ASCO Endorses Guideline on Adjuvant Therapy in Early Breast Cancer

March 24, 2016
Anna Azvolinsky
Anna Azvolinsky

An ASCO expert panel has endorsed a Cancer Care Ontario guideline on the role of patient and disease factors in the selection of adjuvant therapy for women with early-stage breast cancer.

An American Society of Clinical Oncology (ASCO) expert panel has reviewed and endorsed guideline recommendations from Cancer Care Ontario (CCO) on the role of patient and disease factors in the selection of adjuvant therapy for women with early-stage breast cancer. The panel’s review and recommendations were published in the Journal of Clinical Oncology.

The CCO’s Early Breast Cancer Systemic Therapy Consensus Panel had developed the recommendations in 2015. A separate guideline has been issued on patient therapies.

Clinicians should consider the following factors when making decisions about adjuvant therapy for women with early-stage breast cancer: lymph node status, tumor size, tumor grade, estrogen receptor (ER) and progesterone receptor (PR) status, human epidermal growth factor receptor 2 (HER2) status, and presence of tumor lymphovascular invasion. Age, menopausal status, and medical comorbidities should also be considered.

The authors have recommended the risk stratification tools Oncotype DX (for hormone receptor–positive, N0 or N1mic or isolated tumor cell, and HER2-negative cancers) and Adjuvant! Online to aid in decision-making.

Adjuvant chemotherapy should be considered for patients with lymph node–positive tumors, ER-negative tumors, HER2-positive tumors, high-risk lymph node–negative tumors (T > 5 mm), and triple-negative tumors, among other characteristics.

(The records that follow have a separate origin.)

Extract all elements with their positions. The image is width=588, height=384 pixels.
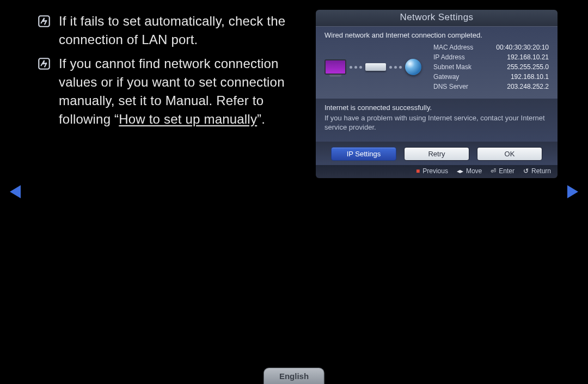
red-dot-icon: ■	[416, 167, 420, 175]
howto-link[interactable]: How to set up manually	[119, 112, 257, 126]
note-icon	[37, 57, 51, 71]
network-info: MAC Address00:40:30:30:20:10 IP Address1…	[433, 42, 549, 92]
ok-button[interactable]: OK	[477, 147, 542, 161]
router-icon	[365, 63, 386, 71]
connection-status: Wired network and Internet connection co…	[324, 31, 549, 39]
panel-title: Network Settings	[316, 10, 558, 27]
return-icon: ↺	[523, 167, 529, 175]
language-tab[interactable]: English	[264, 368, 324, 384]
retry-button[interactable]: Retry	[404, 147, 469, 161]
note-text-1: If it fails to set automatically, check …	[59, 12, 304, 49]
hint-bar: ■Previous ◂▸Move ⏎Enter ↺Return	[316, 165, 558, 178]
tv-icon	[324, 59, 346, 75]
help-message: If you have a problem with using Interne…	[324, 113, 549, 132]
move-icon: ◂▸	[457, 167, 463, 175]
note-icon	[37, 14, 51, 28]
network-settings-panel: Network Settings Wired network and Inter…	[316, 10, 558, 178]
topology-diagram	[324, 59, 433, 75]
ip-settings-button[interactable]: IP Settings	[331, 147, 396, 161]
enter-icon: ⏎	[491, 167, 496, 175]
page-prev-button[interactable]	[10, 185, 21, 198]
success-message: Internet is connected successfully.	[324, 103, 549, 112]
globe-icon	[405, 59, 421, 75]
note-text-2: If you cannot find network connection va…	[59, 54, 304, 129]
page-next-button[interactable]	[567, 185, 578, 198]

Adjuvant chemotherapy may not be of benefit to lymph node–negative tumors without high-risk features or in patients with HER2-negative, strongly ER-positive, and PR-positive breast cancer with positive lymph nodes with micrometastasis, T < 5mm, or an Oncotype DX score with an estimated distant relapse risk of less than 15% at 10 years.

In addition to endorsing the recommendations, Norah Lynn Henry, MD, a medical oncologist at the University of Michigan, and colleagues highlighted areas of the guideline that warrant further consideration, including tumor histology as it relates to adjuvant therapy recommendations, the use of risk stratification tools to guide therapy decisions, and the impact of patient factors on treatment decision-making.

The ASCO panel members believe that patient preference is important in selecting a systemic adjuvant therapy and that estimated life expectancy, functional status, and comorbidities should be considered over age when choosing therapy options for older patients.